:: Directions ::
Lift out all lines below that contain "delivery".

Data excerpts
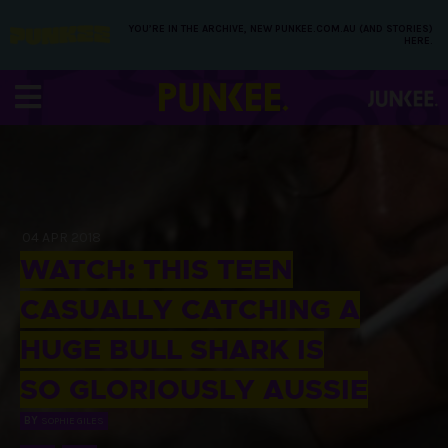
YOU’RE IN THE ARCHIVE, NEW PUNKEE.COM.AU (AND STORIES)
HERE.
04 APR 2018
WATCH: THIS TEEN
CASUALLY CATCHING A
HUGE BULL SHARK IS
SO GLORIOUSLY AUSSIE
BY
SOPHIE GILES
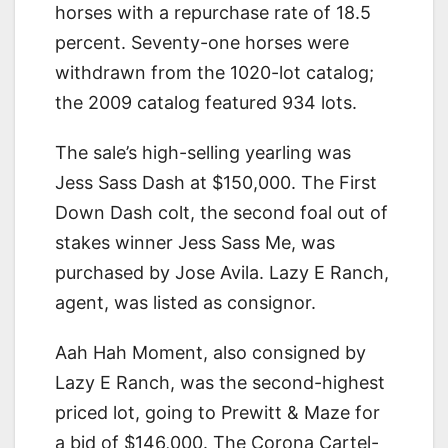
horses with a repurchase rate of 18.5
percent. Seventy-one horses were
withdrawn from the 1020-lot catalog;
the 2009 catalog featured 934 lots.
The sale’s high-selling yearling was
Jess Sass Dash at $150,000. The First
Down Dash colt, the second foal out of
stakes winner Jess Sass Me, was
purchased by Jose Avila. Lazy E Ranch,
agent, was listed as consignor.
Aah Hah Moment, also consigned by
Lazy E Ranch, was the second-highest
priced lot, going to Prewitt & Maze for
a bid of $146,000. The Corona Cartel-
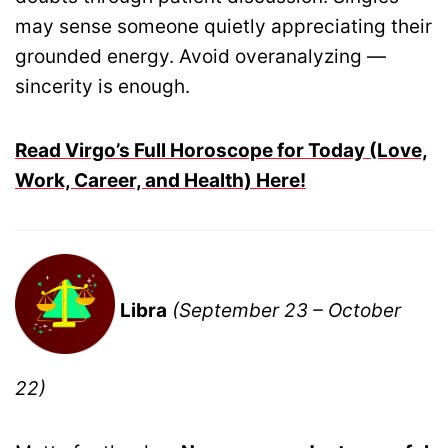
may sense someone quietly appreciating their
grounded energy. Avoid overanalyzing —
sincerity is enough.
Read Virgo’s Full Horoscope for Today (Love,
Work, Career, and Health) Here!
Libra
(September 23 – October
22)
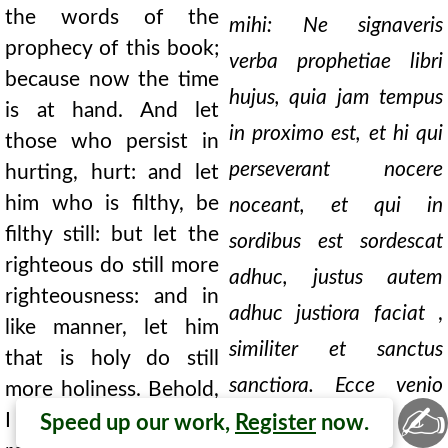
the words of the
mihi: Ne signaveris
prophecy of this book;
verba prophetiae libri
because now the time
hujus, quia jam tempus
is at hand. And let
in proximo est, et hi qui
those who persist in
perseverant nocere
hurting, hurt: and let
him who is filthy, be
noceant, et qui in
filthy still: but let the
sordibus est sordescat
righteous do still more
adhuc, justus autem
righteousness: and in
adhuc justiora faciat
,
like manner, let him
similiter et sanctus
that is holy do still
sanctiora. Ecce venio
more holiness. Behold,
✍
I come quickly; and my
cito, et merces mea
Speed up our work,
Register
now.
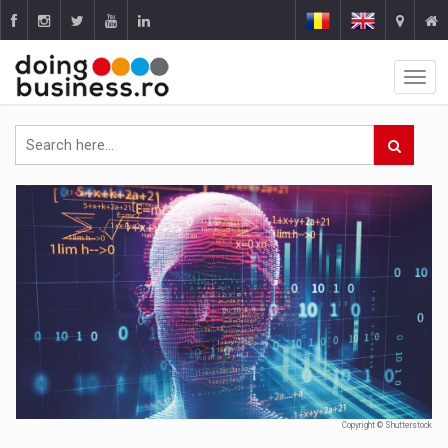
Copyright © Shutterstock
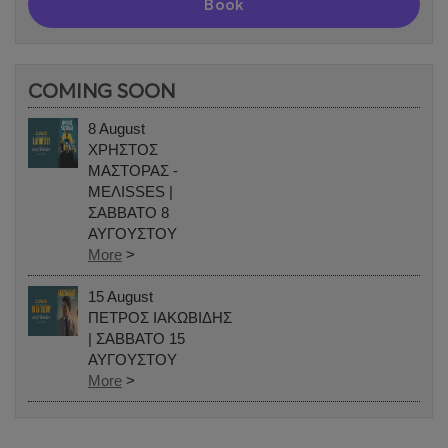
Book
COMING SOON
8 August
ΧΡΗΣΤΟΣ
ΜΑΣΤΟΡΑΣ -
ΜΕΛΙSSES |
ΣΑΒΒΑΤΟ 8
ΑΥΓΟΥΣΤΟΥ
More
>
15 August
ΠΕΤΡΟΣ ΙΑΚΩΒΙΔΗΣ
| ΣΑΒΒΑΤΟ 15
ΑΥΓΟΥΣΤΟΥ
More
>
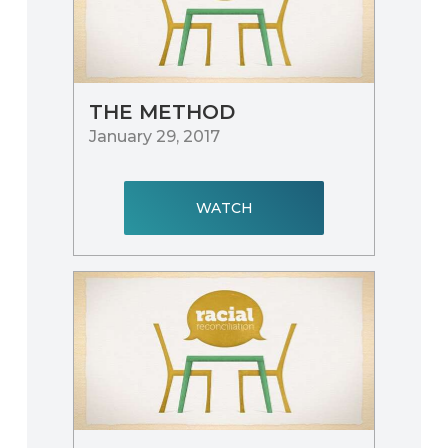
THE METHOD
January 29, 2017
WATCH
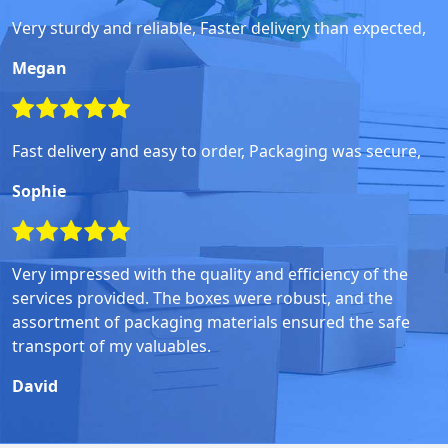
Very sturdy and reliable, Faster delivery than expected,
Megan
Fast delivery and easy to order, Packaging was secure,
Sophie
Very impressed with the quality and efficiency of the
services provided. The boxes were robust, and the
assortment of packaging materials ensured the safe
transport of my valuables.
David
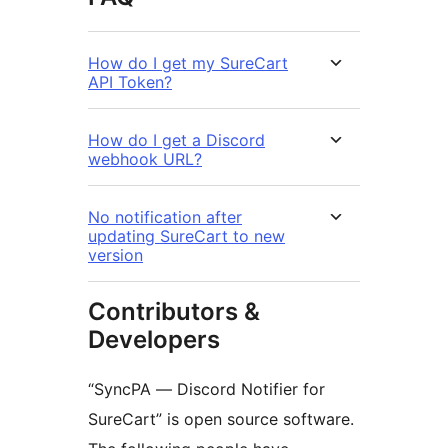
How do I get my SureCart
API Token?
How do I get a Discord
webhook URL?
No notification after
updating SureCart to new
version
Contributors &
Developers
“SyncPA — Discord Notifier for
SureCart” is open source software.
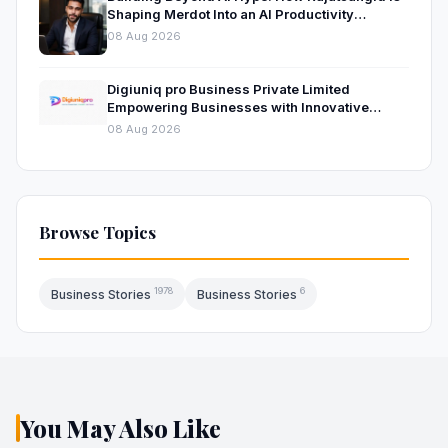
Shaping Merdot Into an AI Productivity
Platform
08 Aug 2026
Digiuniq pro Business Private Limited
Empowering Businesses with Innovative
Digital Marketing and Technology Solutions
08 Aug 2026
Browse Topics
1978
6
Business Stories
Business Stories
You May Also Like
==
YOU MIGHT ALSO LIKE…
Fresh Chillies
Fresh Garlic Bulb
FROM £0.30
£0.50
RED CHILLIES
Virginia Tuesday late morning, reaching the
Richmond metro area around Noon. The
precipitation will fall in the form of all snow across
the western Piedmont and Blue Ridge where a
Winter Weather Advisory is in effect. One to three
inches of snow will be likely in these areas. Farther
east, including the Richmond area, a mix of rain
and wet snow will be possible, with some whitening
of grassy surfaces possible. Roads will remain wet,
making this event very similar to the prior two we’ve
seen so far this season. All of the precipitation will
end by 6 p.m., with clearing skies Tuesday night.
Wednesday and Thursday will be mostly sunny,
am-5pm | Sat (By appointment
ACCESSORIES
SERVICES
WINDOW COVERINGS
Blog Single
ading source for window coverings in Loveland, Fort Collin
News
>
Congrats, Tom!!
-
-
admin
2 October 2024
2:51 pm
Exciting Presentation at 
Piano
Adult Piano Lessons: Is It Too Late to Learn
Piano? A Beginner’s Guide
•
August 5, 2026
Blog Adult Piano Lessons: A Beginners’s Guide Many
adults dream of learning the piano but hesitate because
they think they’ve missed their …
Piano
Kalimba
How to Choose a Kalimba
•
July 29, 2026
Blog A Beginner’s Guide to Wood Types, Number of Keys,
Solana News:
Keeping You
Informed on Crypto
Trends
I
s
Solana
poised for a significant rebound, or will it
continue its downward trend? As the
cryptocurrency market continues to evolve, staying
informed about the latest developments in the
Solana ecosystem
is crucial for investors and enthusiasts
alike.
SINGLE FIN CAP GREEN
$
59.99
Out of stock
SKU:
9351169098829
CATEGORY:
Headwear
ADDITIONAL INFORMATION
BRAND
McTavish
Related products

:: Solution ::
Very sturdy and reliable, Faster delivery than expected,
Fast delivery and easy to order, Packaging was secure,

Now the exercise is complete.